▶ [HOW TO COMPLETE THIS TASK]: Each line of the records has to be copied exactly, though the pictures must be left out.

GIVEN DATA Start Marker

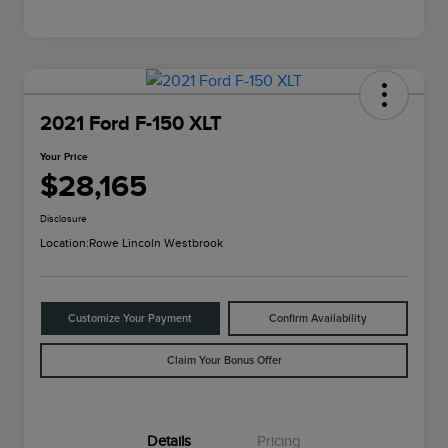
2021 Ford F-150 XLT
Your Price
$28,165
Disclosure
Location:
Rowe Lincoln Westbrook
Customize Your Payment
Confirm Availability
Claim Your Bonus Offer
Details
Pricing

GIVEN DATA End Marker

▶ [YOUR SOLUTION]:
2021 Ford F-150 XLT
Your Price
$28,165
Disclosure
Location:
Rowe Lincoln Westbrook
Customize Your Payment
Confirm Availability
Claim Your Bonus Offer
Details
Pricing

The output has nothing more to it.